Weller, J. A.; Li, J.; Jiang, Y.; Rohs, R.

2026-02-19 bioinformatics
10.64898/2026.02.18.706722 bioRxiv
Show abstract

Generative structure-based drug design (SBDD) models have shown great promise to accelerate our ability to discover novel drug candidates. However, these models have been criticized for producing compounds that are not very synthesizable, and therefore not practically applicable to drug design. In this work, we propose a way to circumvent the synthesizability issue by introducing a model-guided virtual screening (MGVS) pipeline which pairs SBDD models with efficient chemical similarity search methods to identify synthesizable analogs of generated compounds in existing ultra-large compound databases. Using this approach, we demonstrate that synthesizable analogs of generated compounds with equivalent or better docking scores and similar predicted binding poses can be reliably identified across a wide range of protein targets.

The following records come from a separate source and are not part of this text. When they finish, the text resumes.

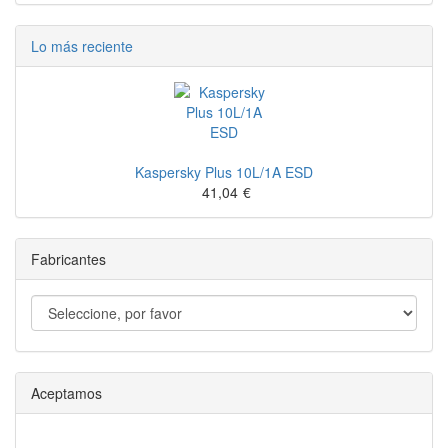
Lo más reciente
Kaspersky Plus 10L/1A ESD
41,04
€
Fabricantes
Aceptamos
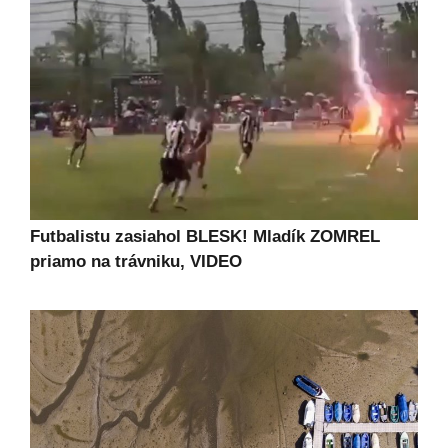
Futbalistu zasiahol BLESK! Mladík ZOMREL
priamo na trávniku, VIDEO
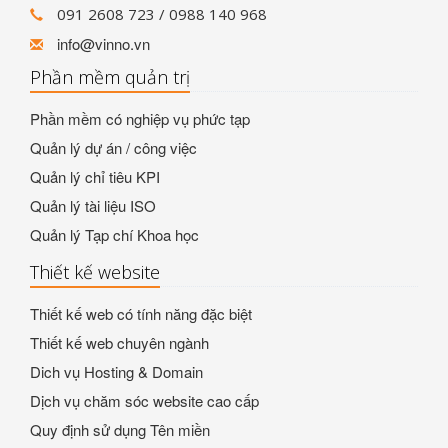
091 2608 723 / 0988 140 968
info@vinno.vn
Phần mềm quản trị
Phần mềm có nghiệp vụ phức tạp
Quản lý dự án / công việc
Quản lý chỉ tiêu KPI
Quản lý tài liệu ISO
Quản lý Tạp chí Khoa học
Thiết kế website
Thiết kế web có tính năng đặc biệt
Thiết kế web chuyên ngành
Dich vụ Hosting & Domain
Dịch vụ chăm sóc website cao cấp
Quy định sử dụng Tên miền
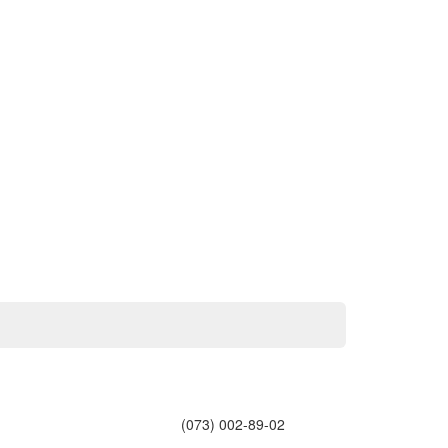
(073) 002-89-02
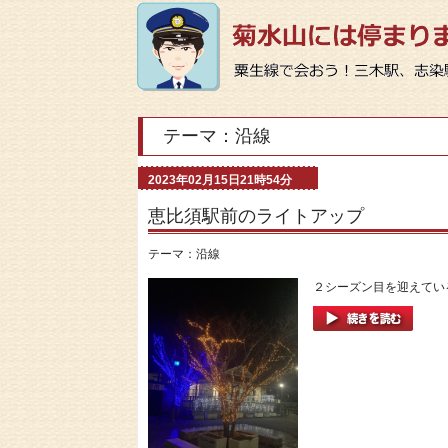
テーマ：沿線
2023年02月15日21時54分
恵比須駅前のライトアップ
テーマ：
沿線
２シーズン目を迎えている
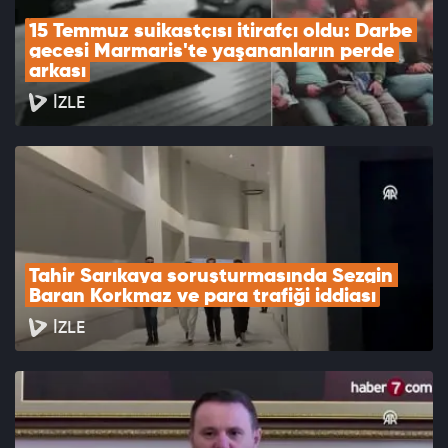
15 Temmuz suikastçısı itirafçı oldu: Darbe 
gecesi Marmaris'te yaşananların perde 
arkası
İZLE
Tahir Sarıkaya soruşturmasında Sezgin 
Baran Korkmaz ve para trafiği iddiası
İZLE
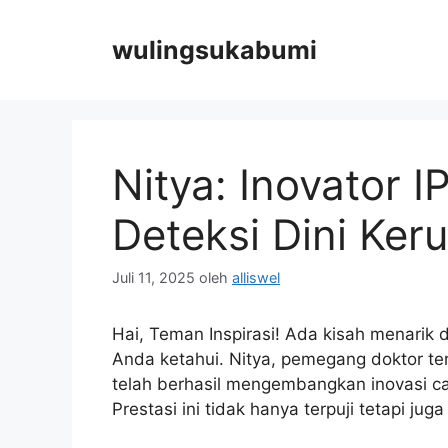
Langsung
ke
wulingsukabumi
isi
Nitya: Inovator IP
Deteksi Dini Ker
Juli 11, 2025
oleh
alliswel
Hai, Teman Inspirasi! Ada kisah menarik 
Anda ketahui. Nitya, pemegang doktor term
telah berhasil mengembangkan inovasi c
Prestasi ini tidak hanya terpuji tetapi jug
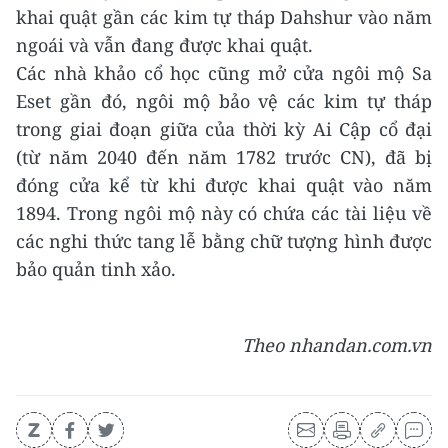
khai quật gần các kim tự tháp Dahshur vào năm
ngoái và vẫn đang được khai quật.
Các nhà khảo cổ học cũng mở cửa ngôi mộ Sa
Eset gần đó, ngôi mộ bảo vệ các kim tự tháp
trong giai đoạn giữa của thời kỳ Ai Cập cổ đại
(từ năm 2040 đến năm 1782 trước CN), đã bị
đóng cửa kể từ khi được khai quật vào năm
1894. Trong ngôi mộ này có chứa các tài liệu về
các nghi thức tang lễ bằng chữ tượng hình được
bảo quản tinh xảo.
Theo nhandan.com.vn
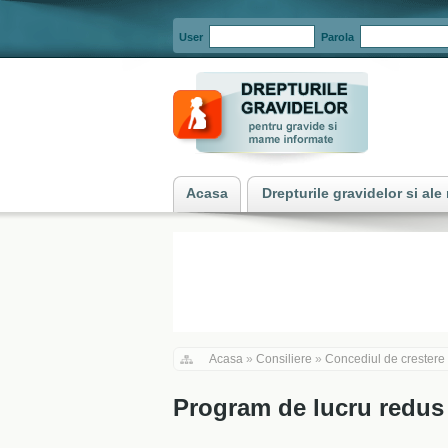
User
Parola
Acasa
Drepturile gravidelor si al
Acasa
»
Consiliere
»
Concediul de crestere 
Program de lucru redus 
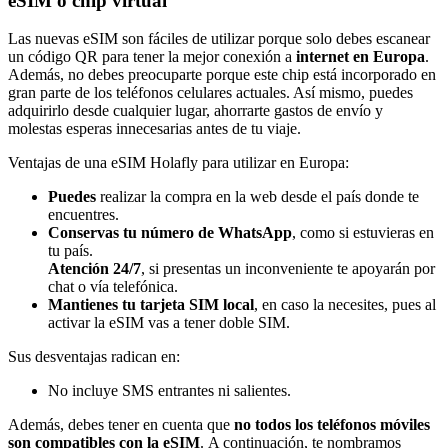
eSIM o chip virtual
Las nuevas eSIM son fáciles de utilizar porque solo debes escanear
un código QR para tener la mejor conexión a
internet en Europa
.
Además, no debes preocuparte porque este chip está incorporado en
gran parte de los teléfonos celulares actuales. Así mismo, puedes
adquirirlo desde cualquier lugar, ahorrarte gastos de envío y
molestas esperas innecesarias antes de tu viaje.
Ventajas de una eSIM Holafly para utilizar en Europa:
Puedes
realizar la compra en la web desde el país donde te
encuentres.
Conservas tu número de WhatsApp
, como si estuvieras en
tu país.
Atención 24/7
, si presentas un inconveniente te apoyarán por
chat o vía telefónica.
Mantienes tu tarjeta SIM
local
, en caso la necesites, pues al
activar la eSIM vas a tener doble SIM.
Sus desventajas radican en:
No incluye SMS entrantes ni salientes.
Además, debes tener en cuenta que
no todos los teléfonos móviles
son compatibles con la eSIM
.
A continuación, te nombramos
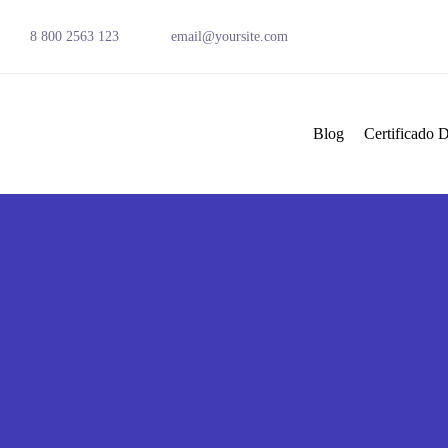
8 800 2563 123
email@yoursite.com
Blog
Certificado D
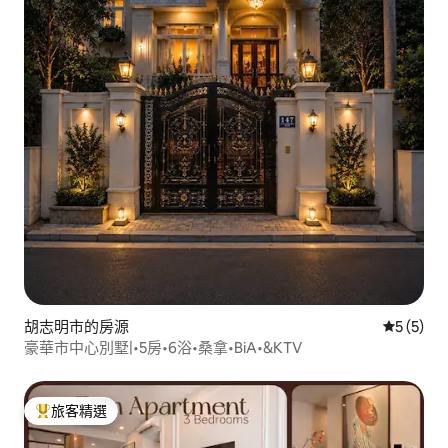
胡志明市的房源
從 5 則
5 (5)
豪華市中心別墅|•5房•6浴•桑拿•BiA•&KTV
旅客精選
旅客精選榜首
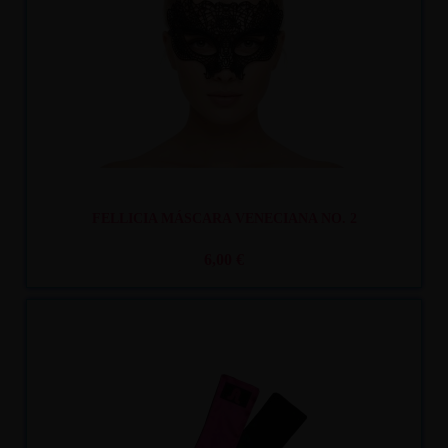
FELLICIA MÁSCARA VENECIANA NO. 2
6,00 €
Recíbelo
entre lun. 10
y mar. 11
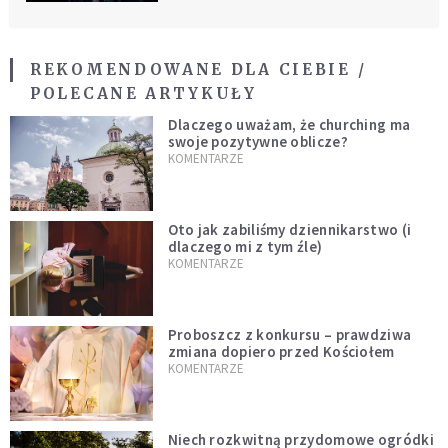
REKOMENDOWANE DLA CIEBIE /
POLECANE ARTYKUŁY
Dlaczego uważam, że churching ma
swoje pozytywne oblicze?
KOMENTARZE
Oto jak zabiliśmy dziennikarstwo (i
dlaczego mi z tym źle)
KOMENTARZE
Proboszcz z konkursu – prawdziwa
zmiana dopiero przed Kościołem
KOMENTARZE
Niech rozkwitną przydomowe ogródki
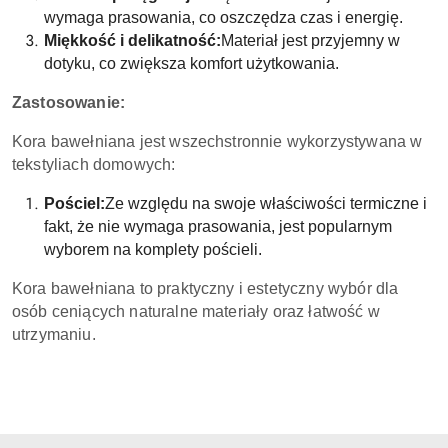
wymaga prasowania, co oszczędza czas i energię.
Miękkość i delikatność:
Materiał jest przyjemny w
dotyku, co zwiększa komfort użytkowania.
Zastosowanie:
Kora bawełniana jest wszechstronnie wykorzystywana w
tekstyliach domowych:
Pościel:
Ze względu na swoje właściwości termiczne i
fakt, że nie wymaga prasowania, jest popularnym
wyborem na komplety pościeli.
Kora bawełniana to praktyczny i estetyczny wybór dla
osób ceniących naturalne materiały oraz łatwość w
utrzymaniu.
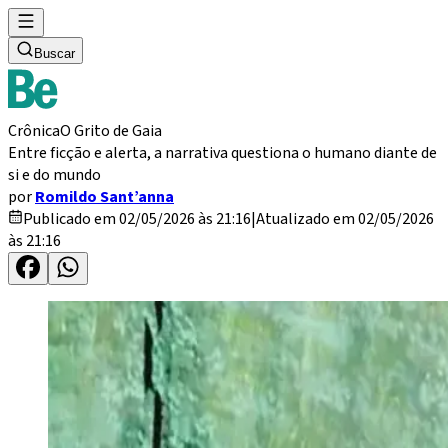
Buscar
Crônica
O Grito de Gaia
Entre ficção e alerta, a narrativa questiona o humano diante de
si e do mundo
por
Romildo Sant’anna
Publicado em 02/05/2026 às 21:16
|
Atualizado em 02/05/2026
às 21:16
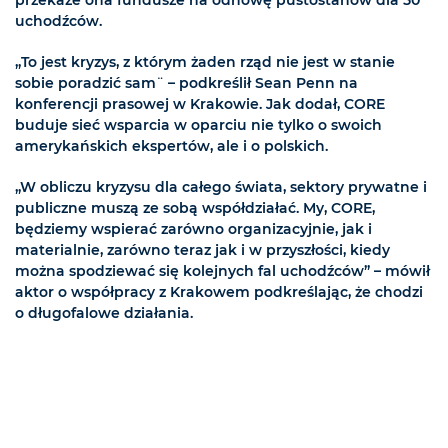
uchodźców.
„To jest kryzys, z którym żaden rząd nie jest w stanie
sobie poradzić sam¨ – podkreślił Sean Penn na
konferencji prasowej w Krakowie. Jak dodał, CORE
buduje sieć wsparcia w oparciu nie tylko o swoich
amerykańskich ekspertów, ale i o polskich.
„W obliczu kryzysu dla całego świata, sektory prywatne i
publiczne muszą ze sobą współdziałać. My, CORE,
będziemy wspierać zarówno organizacyjnie, jak i
materialnie, zarówno teraz jak i w przyszłości, kiedy
można spodziewać się kolejnych fal uchodźców” – mówił
aktor o współpracy z Krakowem podkreślając, że chodzi
o długofalowe działania.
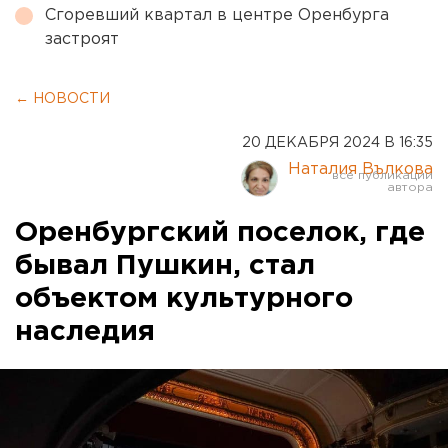
Сгоревший квартал в центре Оренбурга
застроят
← НОВОСТИ
20 ДЕКАБРЯ 2024 В 16:35
Наталия Вълкова
Оренбургский поселок, где
бывал Пушкин, стал
объектом культурного
наследия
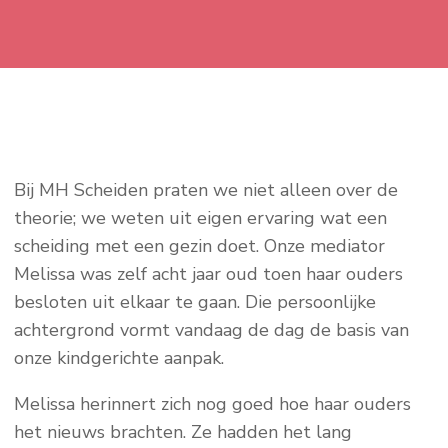
Bij MH Scheiden praten we niet alleen over de
theorie; we weten uit eigen ervaring wat een
scheiding met een gezin doet. Onze mediator
Melissa was zelf acht jaar oud toen haar ouders
besloten uit elkaar te gaan. Die persoonlijke
achtergrond vormt vandaag de dag de basis van
onze kindgerichte aanpak.
Melissa herinnert zich nog goed hoe haar ouders
het nieuws brachten. Ze hadden het lang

We find that MGVS outperforms standard virtual ligand screening (VLS), consistently yielding at least a 25x improvement in screening efficiency across three different SBDD models. As drug-like chemical spaces continue to grow and standard VLS methods focused on exhaustive screening become increasingly impractical, approaches like MGVS that effectively narrow the search space will become critical for advancing drug discovery.